6. A security protection system for an Internet of Things server according to claim 1, characterized in that the interaction of encrypted data/encrypted services between the data server and the terminal through the system intranet includes a data transmission encryption scenario in which the terminal collects user information to the data server;

The data transmission encryption scenario of the terminal collecting user information to the data server specifically includes:

After receiving the sensitive information from the terminal user, the data server encrypts the information using the public key applied for from the unified cryptographic platform;

The data server transmits the encrypted sensitive information of the user, and transmits the encrypted sensitive information of the user to the data server after decrypting the sensitive information through the unified password platform;

The data server sends the user's sensitive information to the cloud server.

7. A security protection system for an Internet of Things server according to claim 1, characterized in that the interaction of encrypted data/encrypted services between the data server and the terminal through the system intranet includes a complete protection scenario in which the terminal application accesses the data server;

The complete protection scenario of the terminal application accessing the data server specifically includes:

The terminal makes a request to the data server to obtain permission information/change permission information;

After receiving the request information from the terminal, the data server obtains the stored MAC verification code and keycode, constructs an information summary, and sends a verification request to the unified password platform;

The unified password platform verifies the MAC code and returns a verification result table to the data server;

The data server returns the acquired authority information/modified authority information to the terminal.

8. A security protection system for an Internet of Things server according to claim 1, characterized in that the interaction of encrypted data/encrypted services between the data server and the terminal through the system intranet includes a complete protection scenario in which the terminal stores key data/calls key data to the data server;

The complete protection scenario in which the terminal stores key data/calls key data to the data server specifically includes: the terminal makes a request to the data server to change key data/call key information;

The data server returns the called key data/modified key data to the terminal.

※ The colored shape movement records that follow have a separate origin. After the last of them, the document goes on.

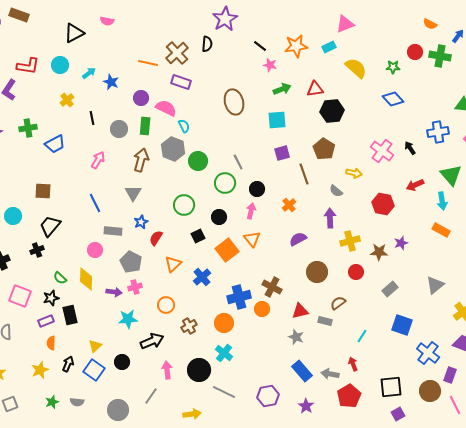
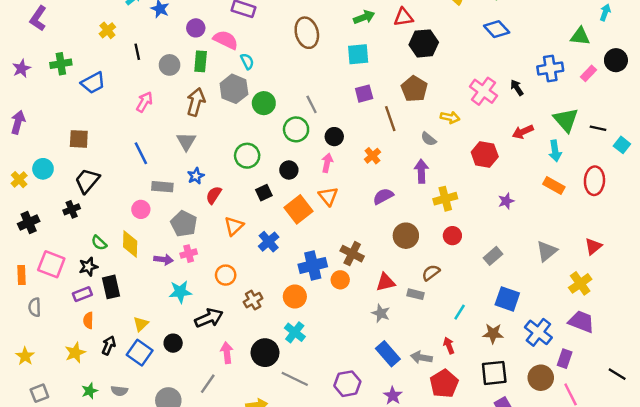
brown star: (379, 252) -> (493, 334), moved

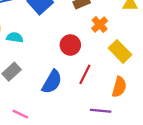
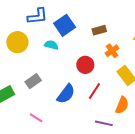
cyan semicircle: (15, 37) -> (51, 45), moved

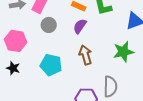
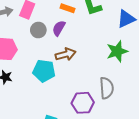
purple semicircle: (80, 26) -> (59, 28), moved
brown arrow: (85, 55) -> (66, 54), moved, turned 96

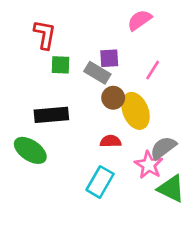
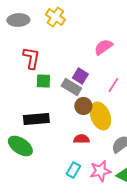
purple square: (109, 58) -> (80, 76), turned 35
pink star: (149, 165) -> (100, 171), moved, turned 30
cyan rectangle: (100, 182) -> (73, 170), size x0.7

9. A security protection system for an Internet of Things server according to claim 1, characterized in that the interaction of encrypted data/encrypted services between the data server and the terminal through the system intranet includes a complete protection scenario in which the terminal obtains log information from the data server;

The complete protection scenario in which the terminal obtains log information from the data server specifically includes:

The terminal makes a request to the data server to obtain log information;

The data server returns log information to the terminal.

10. A security protection method for an Internet of Things server, characterized in that it is applied to the security protection system for the Internet of Things server according to any one of claims 1 to 9, and the method comprises:

The data server is connected to the Internet platform via VPN and interacts with the Internet platform for encrypted data/encrypted services;

The data server is connected to the cloud server and the terminal respectively through the system intranet, interacts with the terminal for encrypted data/encrypted services, and uploads encrypted data to the cloud server for storage; the data server is connected to the unified cryptographic platform, and sends an encryption request/verification request to the unified cryptographic platform; the unified cryptographic platform processes the encryption request/verification request, and returns the decryption result/verification result to the data server for storage, and returns the decryption result/verification result to the Internet platform.